What is required: Using the data below, reproduce exactly the lines from the line with "29 апреля 2021" to the line with "FLORIAN SCHIEGL", both included; pictures must be dropped.

--- START ---

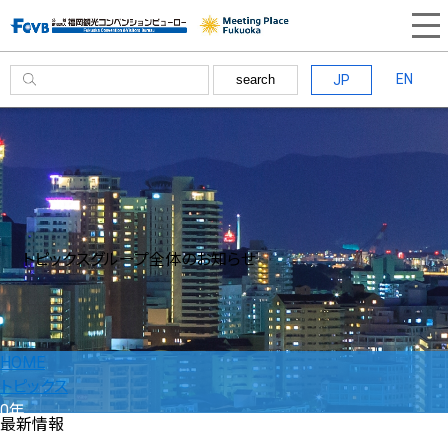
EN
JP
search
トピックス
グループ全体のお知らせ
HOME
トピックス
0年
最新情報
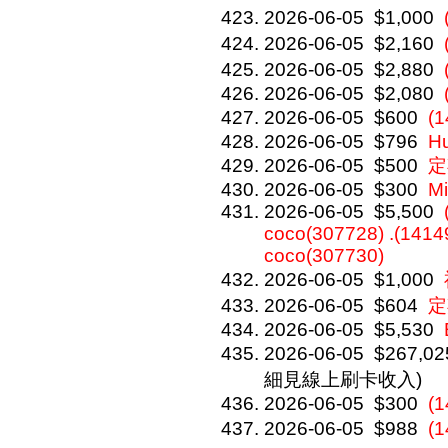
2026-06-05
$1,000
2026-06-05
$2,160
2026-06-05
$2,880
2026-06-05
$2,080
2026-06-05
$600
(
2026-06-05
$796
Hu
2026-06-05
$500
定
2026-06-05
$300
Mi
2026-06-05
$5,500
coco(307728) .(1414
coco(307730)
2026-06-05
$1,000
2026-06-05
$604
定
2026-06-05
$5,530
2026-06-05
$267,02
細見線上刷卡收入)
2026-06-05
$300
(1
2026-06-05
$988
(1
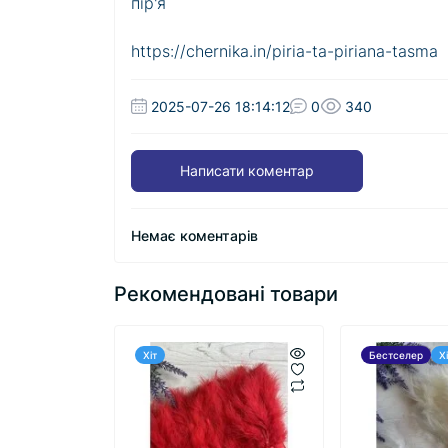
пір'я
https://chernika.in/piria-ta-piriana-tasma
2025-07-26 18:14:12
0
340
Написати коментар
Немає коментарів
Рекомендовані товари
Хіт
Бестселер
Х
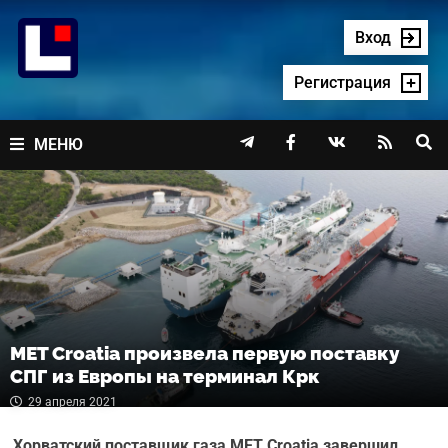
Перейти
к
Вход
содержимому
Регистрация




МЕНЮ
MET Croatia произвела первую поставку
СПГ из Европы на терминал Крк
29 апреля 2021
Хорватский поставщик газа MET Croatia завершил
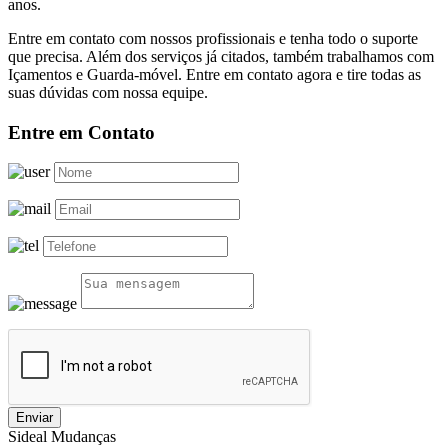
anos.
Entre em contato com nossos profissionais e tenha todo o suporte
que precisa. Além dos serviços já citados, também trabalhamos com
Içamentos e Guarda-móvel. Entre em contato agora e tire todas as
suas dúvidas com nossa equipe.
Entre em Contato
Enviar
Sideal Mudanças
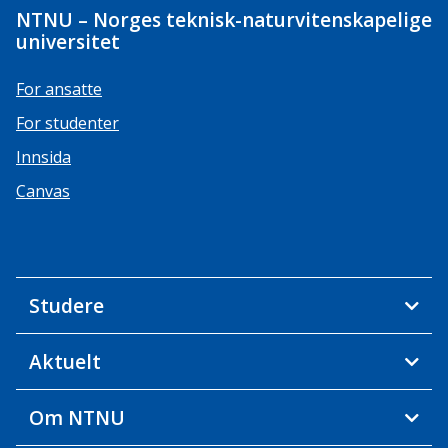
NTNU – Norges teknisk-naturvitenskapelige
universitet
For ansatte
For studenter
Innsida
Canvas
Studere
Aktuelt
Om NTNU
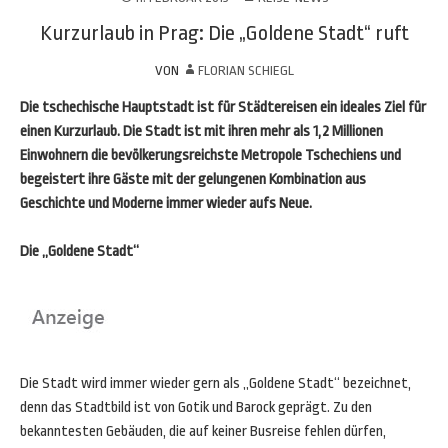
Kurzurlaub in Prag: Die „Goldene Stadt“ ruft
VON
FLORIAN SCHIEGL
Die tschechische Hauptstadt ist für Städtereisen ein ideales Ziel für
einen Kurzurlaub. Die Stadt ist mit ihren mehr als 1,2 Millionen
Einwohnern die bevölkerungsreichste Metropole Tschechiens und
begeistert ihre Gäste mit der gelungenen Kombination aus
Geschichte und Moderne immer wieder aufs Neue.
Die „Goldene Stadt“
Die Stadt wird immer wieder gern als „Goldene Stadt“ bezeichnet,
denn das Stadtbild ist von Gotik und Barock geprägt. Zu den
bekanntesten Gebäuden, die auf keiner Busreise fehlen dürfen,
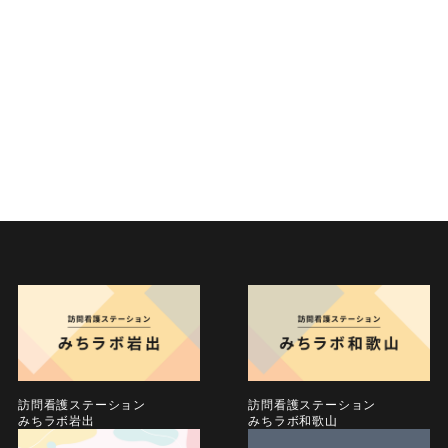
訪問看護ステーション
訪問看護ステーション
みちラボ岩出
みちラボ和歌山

--- END ---

Written answer:
29 апреля 2021
Хорватский поставщик газа MET Croatia завершил
anos.
Entre em contato com nossos profissionais e tenha todo o suporte
que precisa. Além dos serviços já citados, também trabalhamos com
Içamentos e Guarda-móvel. Entre em contato agora e tire todas as
suas dúvidas com nossa equipe.
Entre em Contato
Enviar
Sideal Mudanças
NTNU – Norges teknisk-naturvitenskapelige
universitet
For ansatte
For studenter
Innsida
Canvas
Studere
Aktuelt
Om NTNU
Kurzurlaub in Prag: Die „Goldene Stadt“ ruft
VON
FLORIAN SCHIEGL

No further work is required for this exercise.